> [Directions] The expected output is the data below, character for character, without its pictures.

> [Source material]
*** Block opens ***

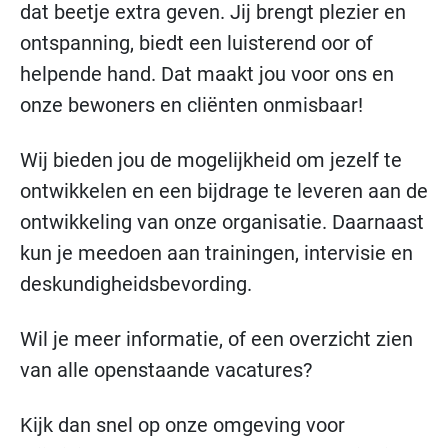
dat beetje extra geven. Jij brengt plezier en
ontspanning, biedt een luisterend oor of
helpende hand. Dat maakt jou voor ons en
onze bewoners en cliënten onmisbaar!
Wij bieden jou de mogelijkheid om jezelf te
ontwikkelen en een bijdrage te leveren aan de
ontwikkeling van onze organisatie. Daarnaast
kun je meedoen aan trainingen, intervisie en
deskundigheidsbevording.
Wil je meer informatie, of een overzicht zien
van alle openstaande vacatures?
Kijk dan snel op onze omgeving voor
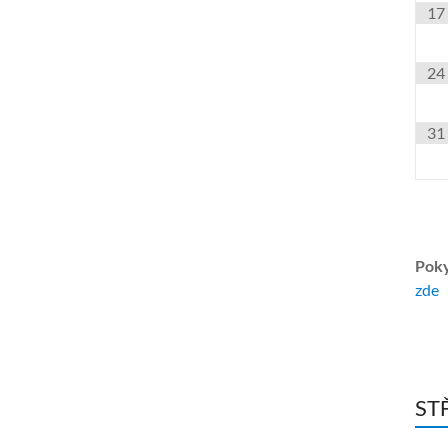
17
24
31
Poky
zde
ST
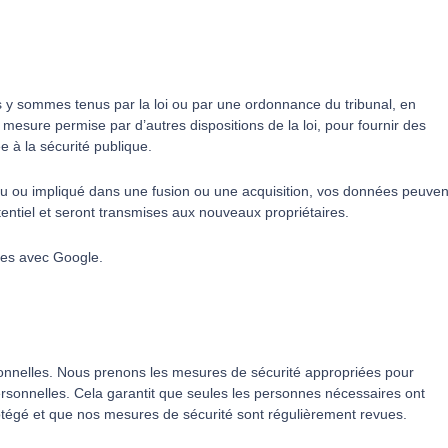
 y sommes tenus par la loi ou par une ordonnance du tribunal, en
 mesure permise par d’autres dispositions de la loi, pour fournir des
e à la sécurité publique.
ndu ou impliqué dans une fusion ou une acquisition, vos données peuven
tentiel et seront transmises aux nouveaux propriétaires.
ées avec Google.
nnelles. Nous prenons les mesures de sécurité appropriées pour
ersonnelles. Cela garantit que seules les personnes nécessaires ont
tégé et que nos mesures de sécurité sont régulièrement revues.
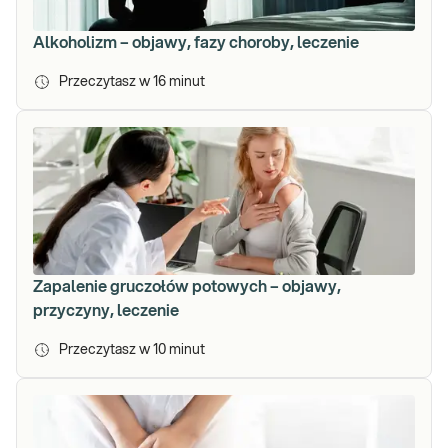
Alkoholizm – objawy, fazy choroby, leczenie
Przeczytasz w
16
minut
Zapalenie gruczołów potowych – objawy,
przyczyny, leczenie
Przeczytasz w
10
minut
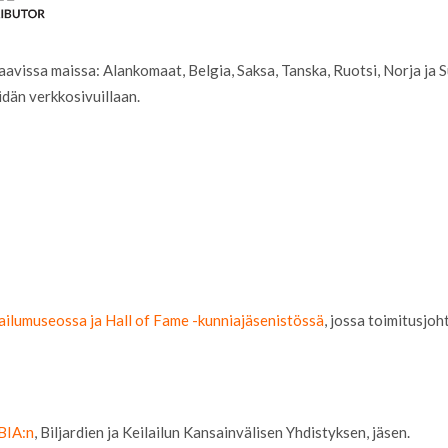
issa maissa: Alankomaat, Belgia, Saksa, Tanska, Ruotsi, Norja ja S
idän verkkosivuillaan.
ailumuseossa ja Hall of Fame -kunniajäsenistössä
, jossa toimitusjo
BIA:n
, Biljardien ja Keilailun Kansainvälisen Yhdistyksen, jäsen.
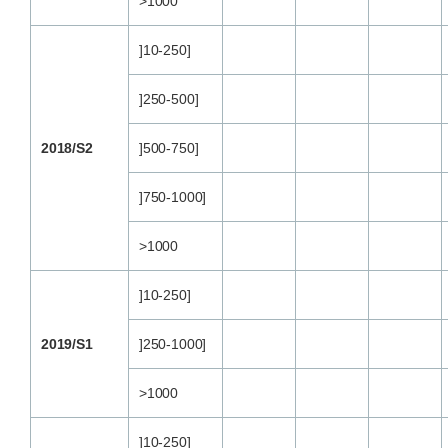
>1000
]10-250]
]250-500]
2018/S2
]500-750]
]750-1000]
>1000
]10-250]
2019/S1
]250-1000]
>1000
]10-250]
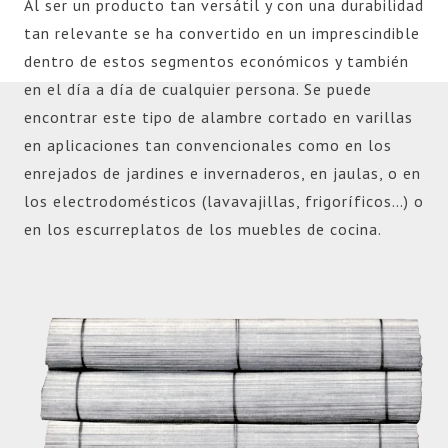
la innovación y el servicio al cliente excepcional.
Al ser un producto tan versátil y con una durabilidad
Descubre la diferencia que un fabricante experto en
tan relevante se ha convertido en un imprescindible
alambre cortado en varillas puede hacer en tu
dentro de estos segmentos económicos y también
próximo proyecto.
en el día a día de cualquier persona. Se puede
encontrar este tipo de alambre cortado en varillas
en aplicaciones tan convencionales como en los
enrejados de jardines e invernaderos, en jaulas, o en
los electrodomésticos (lavavajillas, frigoríficos…) o
en los escurreplatos de los muebles de cocina.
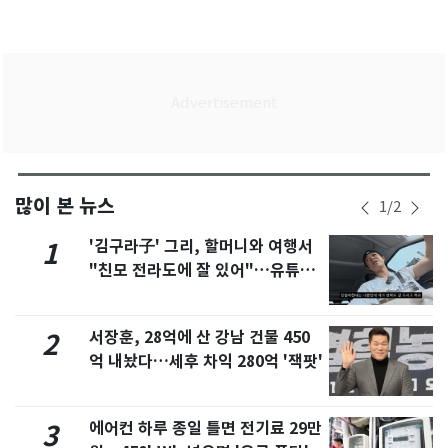
많이 본 뉴스
1
/
2
'김구라子' 그리, 할머니와 여행서
1
"친모 전라도에 잘 있어"…유튜브
서 언급
서장훈, 28억에 산 강남 건물 450
2
억 내놨다…세후 차익 280억 '잭팟'
에어컨 하루 종일 틀면 전기료 29만
3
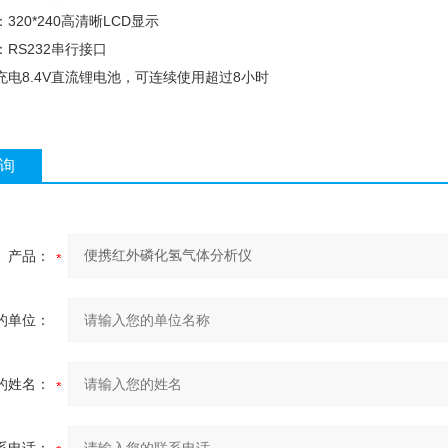
：
320*240
高清晰
LCD
显示
：
RS232
串行接口
充电
8.4V
直流锂电池，可连续使用超过
8小时
询
产品：
的单位：
的姓名：
系电话：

*** Block closes ***

> [Result]
dat beetje extra geven. Jij brengt plezier en
ontspanning, biedt een luisterend oor of
helpende hand. Dat maakt jou voor ons en
onze bewoners en cliënten onmisbaar!
Wij bieden jou de mogelijkheid om jezelf te
ontwikkelen en een bijdrage te leveren aan de
ontwikkeling van onze organisatie. Daarnaast
kun je meedoen aan trainingen, intervisie en
deskundigheidsbevording.
Wil je meer informatie, of een overzicht zien
van alle openstaande vacatures?
Kijk dan snel op onze omgeving voor
17
24
31
Poky
zde
ST
 y sommes tenus par la loi ou par une ordonnance du tribunal, en
 mesure permise par d’autres dispositions de la loi, pour fournir des
e à la sécurité publique.
ndu ou impliqué dans une fusion ou une acquisition, vos données peuven
tentiel et seront transmises aux nouveaux propriétaires.
ées avec Google.
nnelles. Nous prenons les mesures de sécurité appropriées pour
ersonnelles. Cela garantit que seules les personnes nécessaires ont
tégé et que nos mesures de sécurité sont régulièrement revues.
Alkoholizm – objawy, fazy choroby, leczenie
Przeczytasz w
16
minut
Zapalenie gruczołów potowych – objawy,
przyczyny, leczenie
Przeczytasz w
10
minut
issa maissa: Alankomaat, Belgia, Saksa, Tanska, Ruotsi, Norja ja S
idän verkkosivuillaan.
ailumuseossa ja Hall of Fame -kunniajäsenistössä
, jossa toimitusjo
BIA:n
, Biljardien ja Keilailun Kansainvälisen Yhdistyksen, jäsen.
>1000
]10-250]
]250-500]
2018/S2
]500-750]
]750-1000]
>1000
]10-250]
2019/S1
]250-1000]
>1000
]10-250]
la innovación y el servicio al cliente excepcional.
Al ser un producto tan versátil y con una durabilidad
Descubre la diferencia que un fabricante experto en
tan relevante se ha convertido en un imprescindible
alambre cortado en varillas puede hacer en tu
dentro de estos segmentos económicos y también
próximo proyecto.
en el día a día de cualquier persona. Se puede
encontrar este tipo de alambre cortado en varillas
en aplicaciones tan convencionales como en los
enrejados de jardines e invernaderos, en jaulas, o en
los electrodomésticos (lavavajillas, frigoríficos…) o
en los escurreplatos de los muebles de cocina.
많이 본 뉴스
1
/
2
'김구라子' 그리, 할머니와 여행서
1
"친모 전라도에 잘 있어"…유튜브
서 언급
서장훈, 28억에 산 강남 건물 450
2
억 내놨다…세후 차익 280억 '잭팟'
에어컨 하루 종일 틀면 전기료 29만
3
：
320*240
高清晰
LCD
显示
：
RS232
串行接口
充电
8.4V
直流锂电池，可连续使用超过
8小时
询
产品：
的单位：
的姓名：
系电话：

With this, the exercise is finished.